Please help with this

[nathan411]

A(-2, 1), B(6, 5) and C(4, k) are the vertices of a right- angled triangle ABC.
Angle ABC is the right angle.

Find an equation of the line that passes through A and C.
Give your answer in the form ay + bx + c where a, b and c are integers.

 

[Deleted member 4993]

A(-2, 1), B(6, 5) and C(4, k) are the vertices of a right- angled triangle ABC.
Angle ABC is the right angle.

Find an equation of the line that passes through A and C.
Give your answer in the form ay + bx + c where a, b and c are integers.
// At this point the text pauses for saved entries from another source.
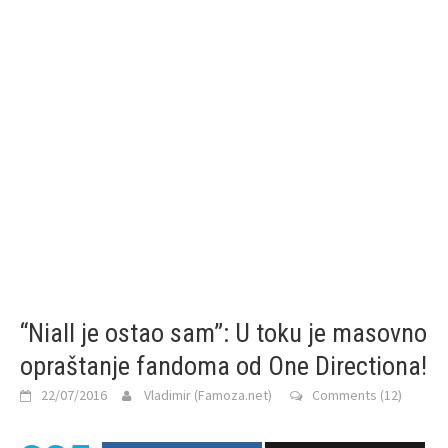
“Niall je ostao sam”: U toku je masovno
opraštanje fandoma od One Directiona!
22/07/2016
Vladimir (Famoza.net)
Comments (12)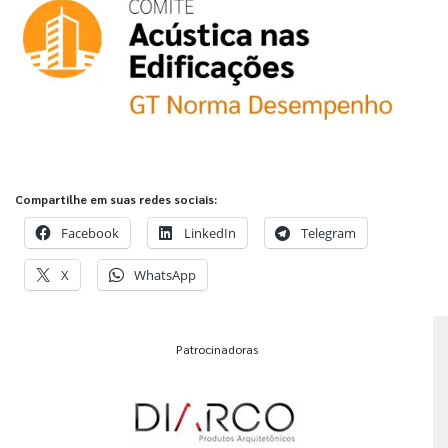
Compartilhe em suas redes sociais:
Facebook
LinkedIn
Telegram
X
WhatsApp
Patrocinadoras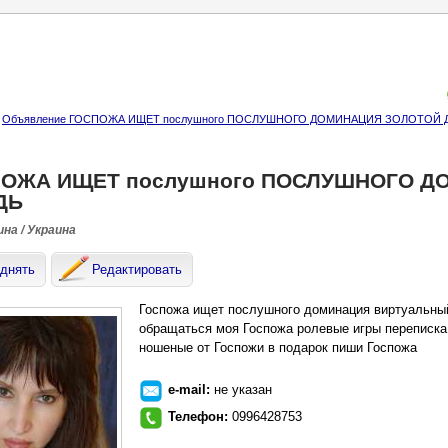
Объявление ГОСПОЖА ИЩЕТ послушного ПОСЛУШНОГО ДОМИНАЦИЯ ЗОЛОТОЙ
ОЖА ИЩЕТ послушного ПОСЛУШНОГО Д
ДЬ
на / Украина
днять
Редактировать
Госпожа ищет послушного доминация виртуальный
обращаться моя Госпожа ролевые игры переписка
ношеные от Госпожи в подарок пиши Госпожа
e-mail:
не указан
Телефон:
0996428753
If a line passes through two points - whose co-ordinates are (x₁,y₁) and (x₂,y₂) - the equation of the line passing through those points is:

(y - y₁)/(x - x₁) = (y₂ - y₁)/(x₂ - x₁)

Continue....

 

[MarkFL]

Hello, and welcome to FMH!

Consider the following diagram:



I have plotted points A and B, and we know point C mut be at the intersection of the vertical line \(x=4\), and the line through B that is perpendicular to the line through A and B. Can you find the equation of this line?

 

[HallsofIvy]

"Find an equation of the line that passes through A(-2,1) and C(4, k).
Give your answer in the form ay + bx + c where a, b and c are integers."
This makes no sense. You are asked to "find an equation" but then told to "give your answer in the form ay+ bx+ c" which is not an equation! I am going to assume that the equation is supposed to be ay+ bx+ c= 0.
At the point A x= -2 and y= 1 so we have a- 2b+ c= 0.
At the point C x= 4 and y= k so we have ka+ 4b+ c= 0.
We have two equations in three unknowns so the solution will not be unique. We can eliminate c by subtracting the first equation from the second: (k-1)a+ 6b= 0. b= (1-k)a/6. Are we to assume that "k" is an integer? If so then so is 1- k and taking a= 6, an integer, b= 1- k, an integer. Putting a= 6, b= 1- k into the equation we got from point A, 6- 2(1- k)+ c= 0 so c= 2- 2k- 6= -4- 2k.

An equation of the line is 6y+ (1-k)x- 4- 2k= 0.

This is a solution. Choosing a to be other non-zero multiples of 6 would give other valid solutions.

 

[Macha]

"Find an equation of the line that passes through A(-2,1) and C(4, k).
Give your answer in the form ay + bx + c where a, b and c are integers."
This makes no sense. You are asked to "find an equation" but then told to "give your answer in the form ay+ bx+ c" which is not an equation! I am going to assume that the equation is supposed to be ay+ bx+ c= 0.
At the point A x= -2 and y= 1 so we have a- 2b+ c= 0.
At the point C x= 4 and y= k so we have ka+ 4b+ c= 0.
We have two equations in three unknowns so the solution will not be unique. We can eliminate c by subtracting the first equation from the second: (k-1)a+ 6b= 0. b= (1-k)a/6. Are we to assume that "k" is an integer? If so then so is 1- k and taking a= 6, an integer, b= 1- k, an integer. Putting a= 6, b= 1- k into the equation we got from point A, 6- 2(1- k)+ c= 0 so c= 2- 2k- 6= -4- 2k.

An equation of the line is 6y+ (1-k)x- 4- 2k= 0.

This is a solution. Choosing a to be other non-zero multiples of 6 would give other valid solutions.

I believe the asker desires an equation with only the variables y and x, not k as well.

 

[Deleted member 4993]

I believe the asker desires an equation with only the variables y and x, not k as well.

MarkFL (response#3) provided the method/process needed to calculate the numerical value of "k".